Here we report on the antibody and memory B cell responses in a cohort of 20 volunteers who received either the Moderna (mRNA-1273) or Pfizer-BioNTech (BNT162b2) vaccines1–4. Eight weeks after the second vaccine injection volunteers showed high levels of IgM, and IgG anti-SARS-CoV-2 spike protein (S) and receptor binding domain (RBD) binding titers.

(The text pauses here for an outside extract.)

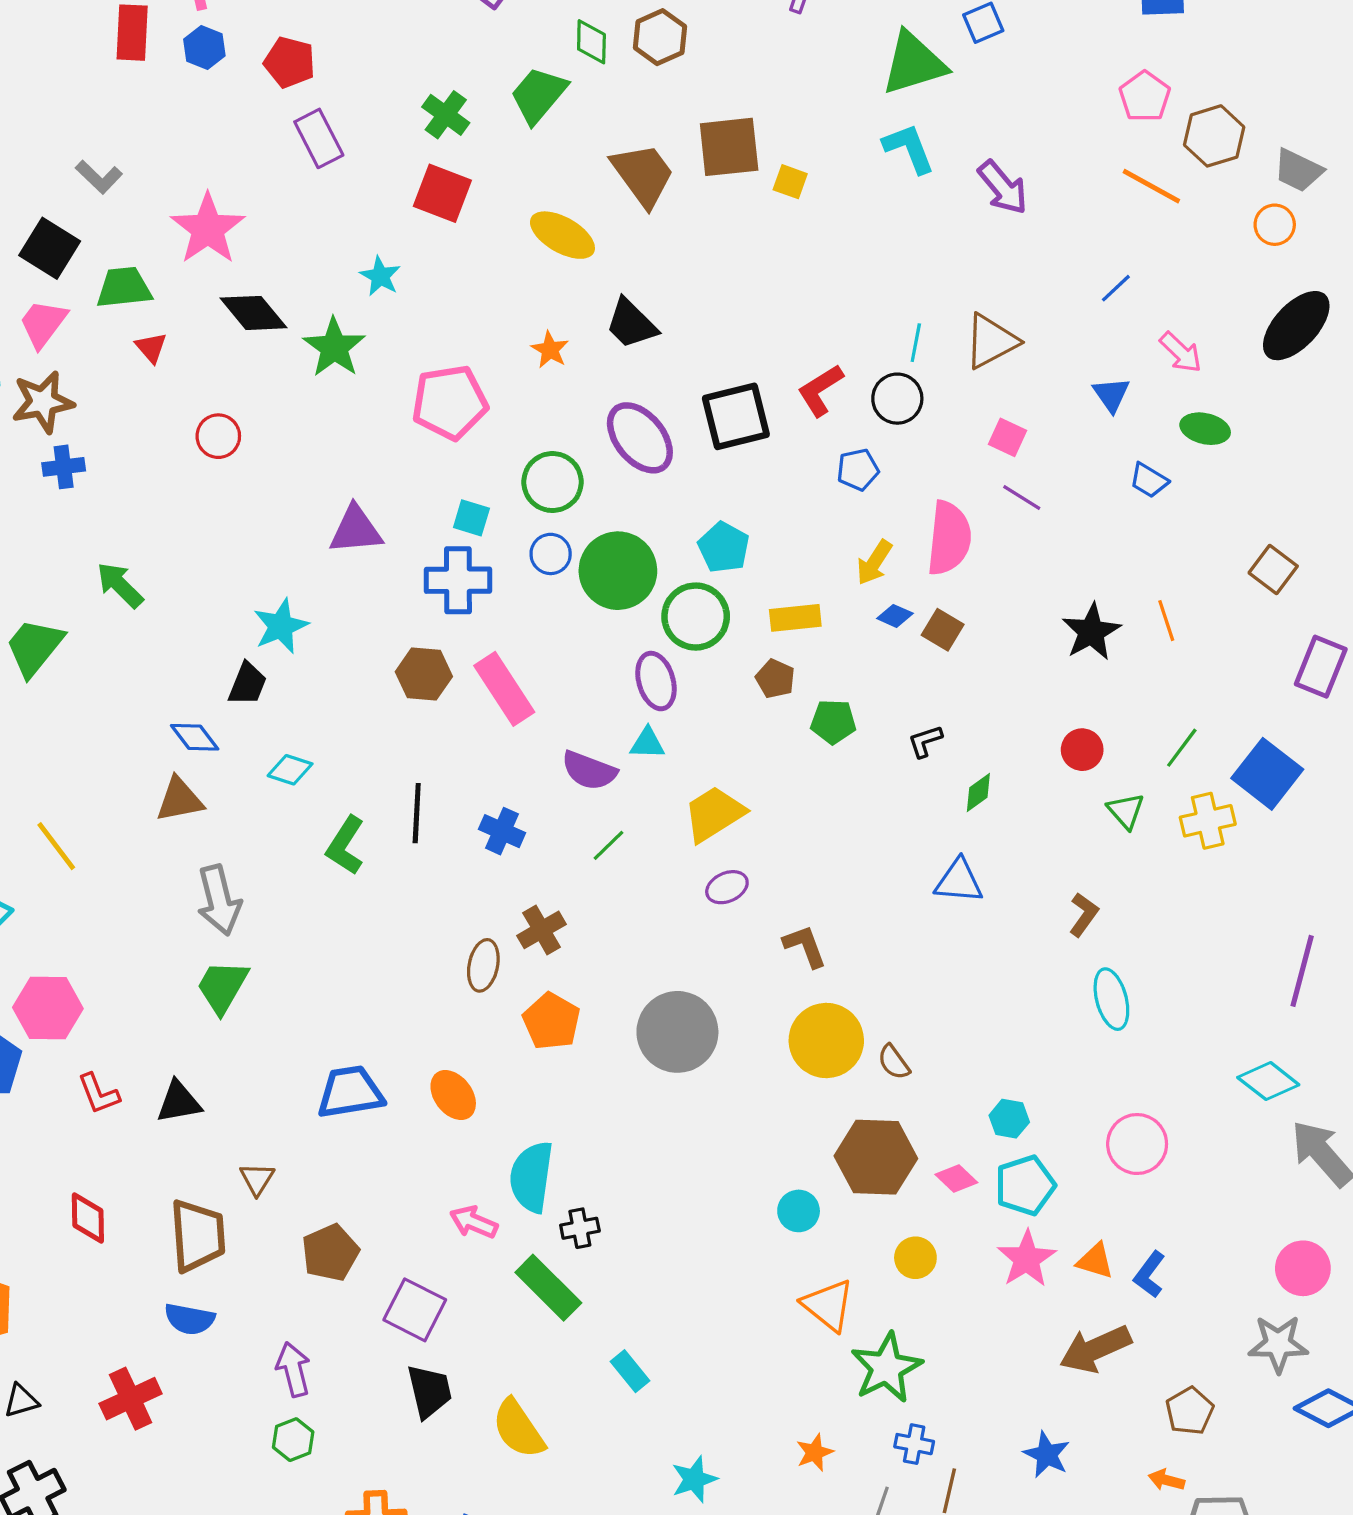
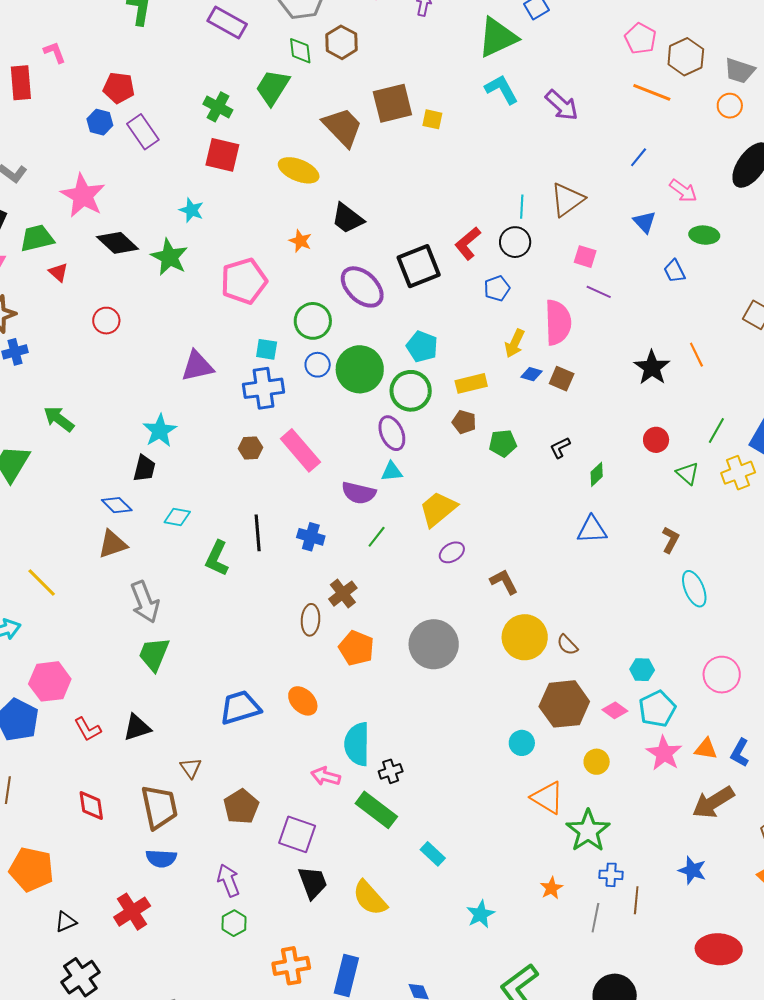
blue hexagon: (204, 48) -> (100, 122), moved
blue trapezoid: (1149, 480) -> (674, 271), turned 40
brown hexagon: (424, 674) -> (250, 448), size x0.7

Moreover, the plasma neutralizing activity, and the relative numbers of RBD-specific memory B cells were equivalent to individuals who recovered from natural infection5,6. However, activity against SARS-CoV-2 variants encoding E484K or N501Y or the K417N:E484K:N501Y combination was reduced by a small but significant margin. Vaccine-elicited monoclonal antibodies (mAbs) potently neutralize SARS-CoV-2, targeting a number of different RBD epitopes in common with mAbs isolated from infected donors5–8. However, neutralization by 14 of the 17 most potent mAbs tested was reduced or abolished by either K417N, or E484K, or N501Y mutations. Notably, the same mutations were selected when recombinant vesicular stomatitis virus (rVSV)/SARS-CoV-2 S was cultured in the presence of the vaccine elicited mAbs.
Taken together the results suggest that the monoclonal antibodies in clinical use should be tested against newly arising variants, and that mRNA vaccines may need to be updated periodically to avoid potential loss of clinical efficacy.